Press came out, too. Both the New York Times and the Village Voice sent a reporter. After all, word of Jack’s hunger strike was getting around, and both journalists have been covering the movement long enough to know him and the circumstances of events on December 17th. Also, should Jack or Mark be convicted, this would be the first actual conviction of an occupier in New York courts since the movement began. One of the lawyers present told me it is highly unusual for the act of trespassing to actually garner a jail sentence.

We even saw a counter protest that went off without major incident. Two Wall Street employees showed up in full office attire handing out flyers, calling on bankers to unite against Occupy. It’s quite an entertaining read …

After talking to the cops and even OWS medic Captain, they quickly disappeared again.

NYPD for the most part ignored our protest, leaving us under supervision of one white shirt cop who clearly didn’t want to be there, and a couple of beat cops on stand-by should support be needed. Officer Konstantinidis laid low for the most part, with a few short interludes to remind us of his presence and a minor stand-off with OWS medic Captain, who at first refused to get up from the curb he was sitting on when asked to. Ultimately only a few words and stares were exchanged and no arrest ensued.

One occupier, one of the livestreamers who’s name I didn’t get, had managed to enter the church service and suddenly came out back out shouting that she had just been kicked out. Apparently, Reverend Matthew Heyd during his Sunday sermon informed the congregation of why we were protesting and told his flock that the church was not pressing charges and protesters would not be facing any consequences from their December arrests. Since that is clearly not true (certainly as far as the not facing consequences goes, the DA’s office and Trinity clergy are contradicting themselves as to the pressing of charges), she spoke out during the sermon and corrected the chaplain, telling the congregation about Jack and Mark, the hunger strike, and the possible jail sentence. After apologizing to everyone for disrupting their spiritual moment, she was escorted out by church staff. However, one church staffer followed her out and told her that he was trying to get the chaplain to come out afterwards to speak to her.

Lo and behold, after mass ended, the chaplain and several staffers came out to offer communion to the occupiers and to talk to the group. The livestreamer, Jack and Mark each got to say their piece, both to Reverend Heyd and even to Church Rector James Cooper, who followed out later. The conversations were intense but civilized and went on for quite some time. Heyd and Cooper insisted that the church was not pressing charges, even though the District Attorney’s office had told so to the protesters’ attorneys. Jack and Mark both demanded that they go back to the DA’s office and request the charges be dropped, even if they, as they said, had already done so.
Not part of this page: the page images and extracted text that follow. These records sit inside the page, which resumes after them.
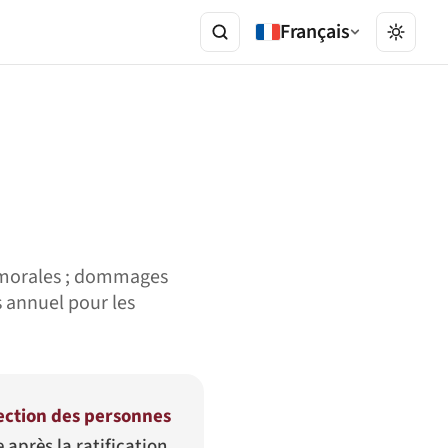
Français
s morales ; dommages
s annuel pour les
tection des personnes
après la ratification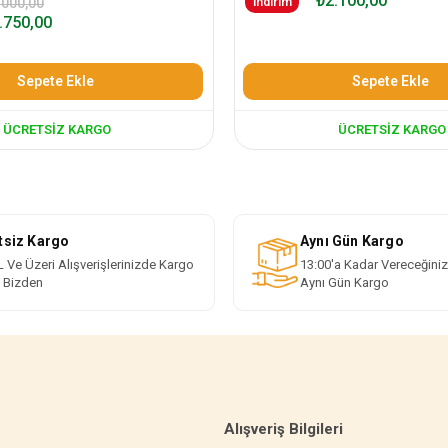
₺2.100,00
.000,00
İndirim
.750,00
Sepete Ekle
Sepete Ekle
ÜCRETSIZ KARGO
ÜCRETSIZ KARGO
tsiz Kargo
Aynı Gün Kargo
 Ve Üzeri Alışverişlerinizde Kargo
13:00'a Kadar Vereceğiniz
i Bizden
Aynı Gün Kargo
Alışveriş Bilgileri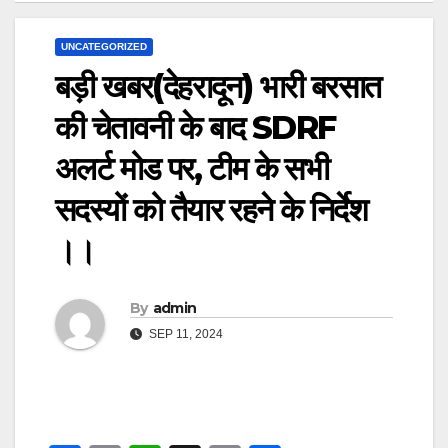
UNCATEGORIZED
बड़ी खबर(देहरादून) भारी बरसात
की चेतावनी के बाद SDRF
अलर्ट मोड पर, टीम के सभी
सदस्यों को तैयार रहने के निर्देश
।।
By
admin
SEP 11, 2024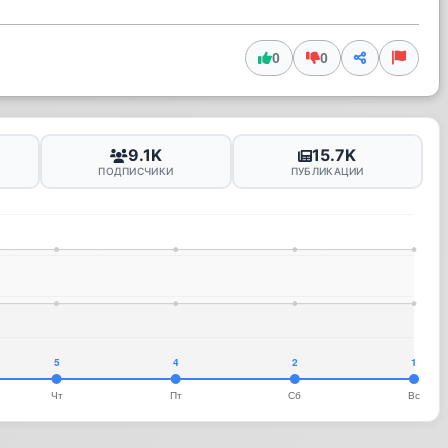
0
0
9.1K
15.7K
ПОДПИСЧИКИ
ПУБЛИКАЦИИ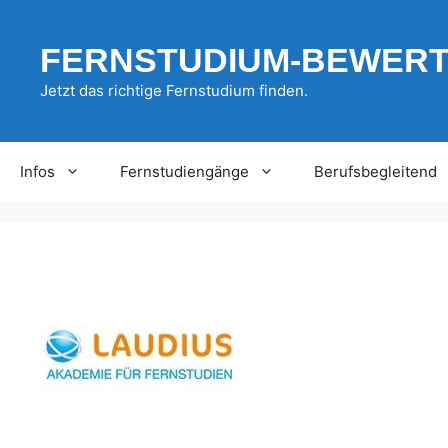
Zum
Inhalt
FERNSTUDIUM-BEWER
springen
Jetzt das richtige Fernstudium finden.
Infos
Fernstudiengänge
Berufsbegleitend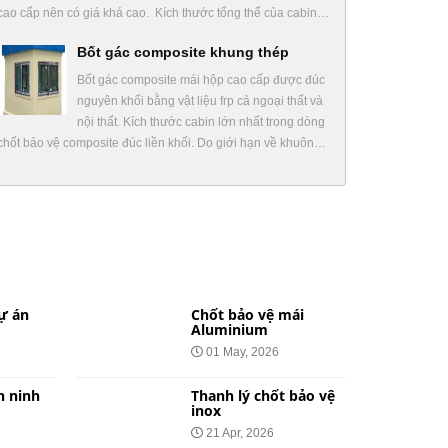
cao cấp nên có giá khá cao. Kích thước tổng thể của cabin…
Bốt gác composite khung thép
Bốt gác composite mái hộp cao cấp được đúc
nguyên khối bằng vật liệu frp cả ngoại thất và
nội thất. Kích thước cabin lớn nhất trong dòng
chốt bảo vệ composite đúc liền khối. Do giới hạn về khuôn…
ự án
Chốt bảo vệ mái
Aluminium
01 May, 2026
n ninh
Thanh lý chốt bảo vệ
inox
21 Apr, 2026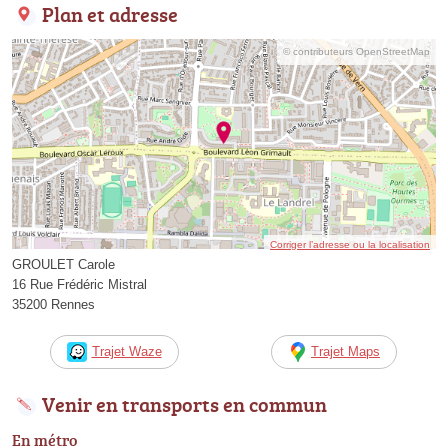
Plan et adresse
© contributeurs OpenStreetMap
Corriger l’adresse ou la localisation
GROULET Carole
16 Rue Frédéric Mistral
35200 Rennes
Trajet Waze
Trajet Maps
Venir en transports en commun
En métro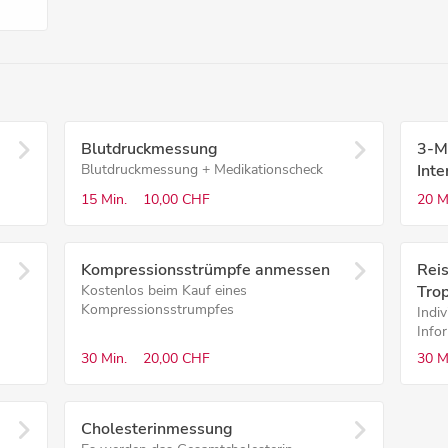
Blutdruckmessung
3-M
Blutdruckmessung + Medikationscheck
Inte
15 Min.
10,00 CHF
20 M
Kompressions­strümpfe anmessen
Rei
Kostenlos beim Kauf eines
Tro
Kompressionsstrumpfes
Indiv
Info
30 Min.
20,00 CHF
30 M
Cholesterinmessung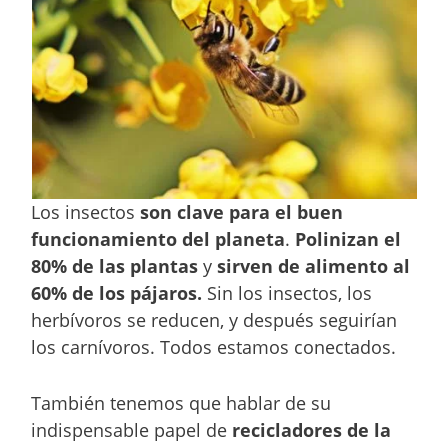
Los insectos
son clave para el buen
funcionamiento del planeta
.
Polinizan el
80% de las plantas
y
sirven de alimento al
60% de los pájaros.
Sin los insectos, los
herbívoros se reducen, y después seguirían
los carnívoros. Todos estamos conectados.
También tenemos que hablar de su
indispensable papel de
recicladores de la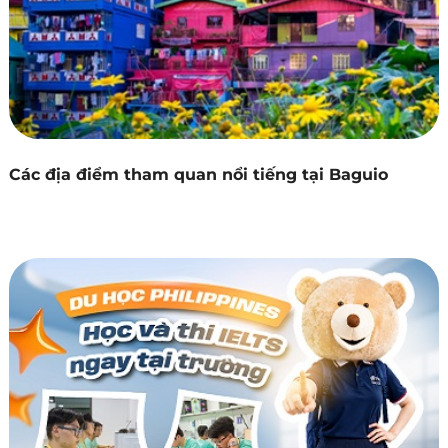
Các địa điểm tham quan nổi tiếng tại Baguio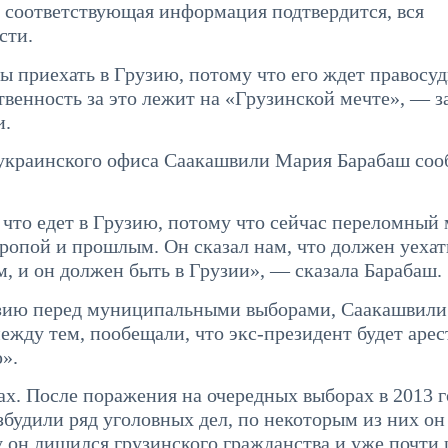
и соответствующая информация подтвердится, вся
сти.
бы приехать в Грузию, потому что его ждет правос
ственность за это лежит на «Грузинской мечте», — з
и.
 украинского офиса Саакашвили Мария Барабаш соо
, что едет в Грузию, потому что сейчас переломный
ропой и прошлым. Он сказал нам, что должен уехат
, и он должен быть в Грузии», — сказала Барабаш.
рузию перед муниципальными выборами, Саакашвили 
между тем, пообещали, что экс-президент будет арес
».
ах. После поражения на очередных выборах в 2013 г
збудили ряд уголовных дел, по некоторым из них он
у он лишился грузинского гражданства и уже почти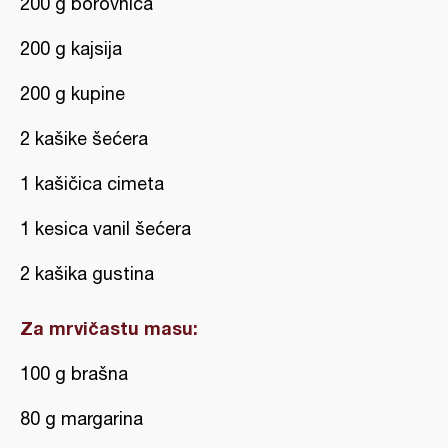
200 g borovnica
200 g kajsija
200 g kupine
2 kašike šećera
1 kašičica cimeta
1 kesica vanil šećera
2 kašika gustina
Za mrvičastu masu:
100 g brašna
80 g margarina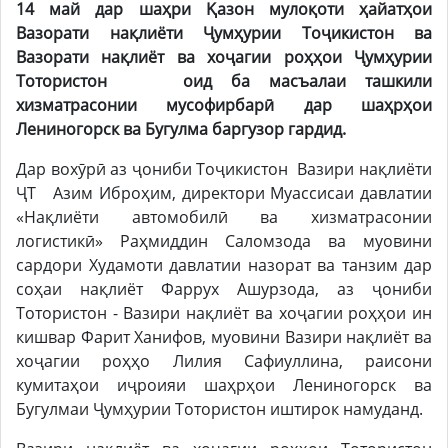
14 май дар шаҳри Қазон мулоқоти ҳайатҳои
Вазорати нақлиёти Ҷумҳурии Тоҷикистон ва
Вазорати нақлиёт ва хоҷагии роҳҳои Ҷумҳурии
Тотористон оид ба масъалаи ташкили
хизматрасонии мусофирбарӣ дар шаҳрҳои
Лениногорск ва Бугулма баргузор гардид.
Дар вохӯрӣ аз ҷониби Тоҷикистон Вазири нақлиёти
ҶТ Азим Иброҳим, директори Муассисаи давлатии
«Нақлиёти автомобилӣ ва хизматрасонии
логистикӣ» Раҳмиддин Саломзода ва муовини
сардори Худамоти давлатии назорат ва танзим дар
соҳаи нақлиёт Фаррух Ашурзода, аз ҷониби
Тотористон - Вазири нақлиёт ва хоҷагии роҳҳои ин
кишвар Фарит Ханифов, муовини Вазири нақлиёт ва
хоҷагии роҳҳо Лилия Сафиуллина, раисони
кумитаҳои иҷроияи шаҳрҳои Лениногорск ва
Бугулмаи Ҷумҳурии Тотористон иштирок намуданд.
Whether there will be actual action or changes in the DA’s stance remains to be seen, but at least the conversation was had and Trinity Church clergy and their congregants now know undoubtedly what the occupiers are facing. Several congregants came up to speak to protesters afterwards. Some seemed in denial (“It can’t be that they would do such a thing”) or surprised (“why would they tell us otherwise”) but at least some seemed to start thinking and ask questions. All in all, a well-spent afternoon.